Hi guys, would appreciate some help with this problem:

When a light turns green, a car speeds up from rest to 50.0 mi/h with a constant acceleration of 8.80 mi/h·s. In the next bike lane, a cyclist speeds up from rest to 20.0 mi/h with a constant acceleration of 14.5 mi/h·s. Each vehicle maintains a constant velocity after attaining its cruising speed.
(a) For how long is the bicycle ahead of the car?
s
(b) By what maximum distance does the bicycle lead the car?
ft

Write equations for position vs time for both car and bike.

Solve for the time that the car passes the bike.
In other words, solve
X(car) = X(bike)
That will answer part (a).

For part (b), differentiate
X(bike) - X(car) vs. time and find out where the derivative is zero. That will be the time of maximum separation.

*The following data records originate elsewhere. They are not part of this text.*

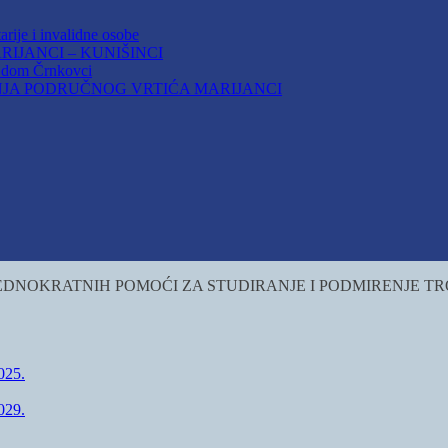
arije i invalidne osobe
IJANCI – KUNIŠINCI
i dom Črnkovci
JA PODRUČNOG VRTIĆA MARIJANCI
LU JEDNOKRATNIH POMOĆI ZA STUDIRANJE I PODMIRENJE
25.
29.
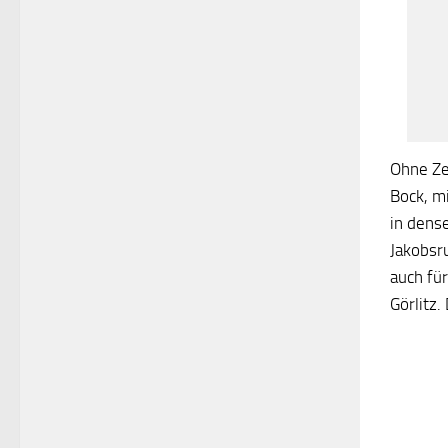
Ohne Ze
Bock, m
in dens
Jakobsr
auch fü
Görlitz.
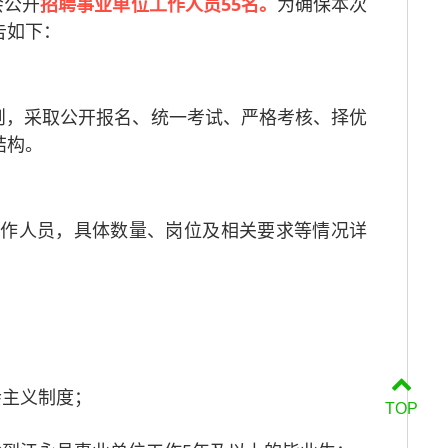
会公开
招聘事业单位工作人员55名。
为确保本次
告如下：
则，采取公开报名、统一考试、严格考核、择优
结构。
工作人员，具体数量、岗位及相关要求等情况详
会主义制度；
TOP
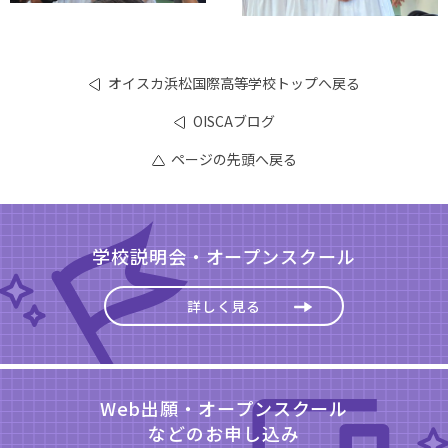
オイスカ浜松国際高等学校トップへ戻る
OISCAブログ
ページの先頭へ戻る
学校説明会・オープンスクール
詳しく見る
Web出願・オープンスクール
などのお申し込み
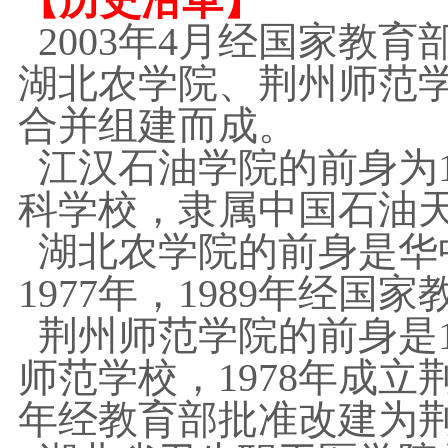
【历史沿革】
2003年4月经国家教
湖北农学院、荆州师范
合并组建而成。
江汉石油学院的前身为1
科学校，隶属中国石油
湖北农学院的前身是华
1977年，1989年经
荆州师范学院的前身是1
师范学校，1978年成立
年经教育部批准改建为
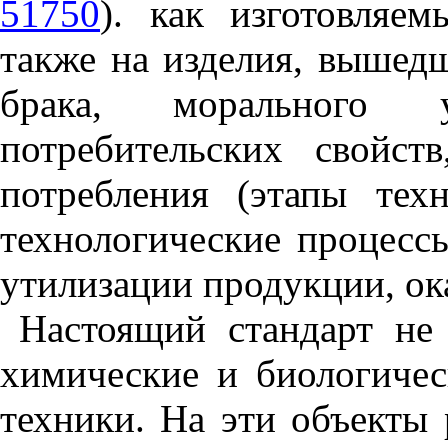
51750
). как изготовляем
также на изделия, вышедш
брака, морального 
потребительских свойст
потребления (этапы техн
технологические процессы
утилизации продукции, ока
Настоящий стандарт не 
химические и биологичес
техники. На эти объекты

Show your work if you need additional help

First make everything feet and seconds

1 mi = 5280 ft
1 h = 3600 s
car
50 mi/h *5280 ft/mi *1h/3600s
= 73.3 ft/s
8.8 mi/hs *5280 ft/mi *1h/3600s =12.9ft/s^2
bike
20 mi/hr --> 29.3 ft/s
14.5 mi/hs --> 21.3 ft/s^2
Now as long as the bike is accelerating the bike will be getting further ahead. However once the car finally reaches 20 mph, the car will start to catch up.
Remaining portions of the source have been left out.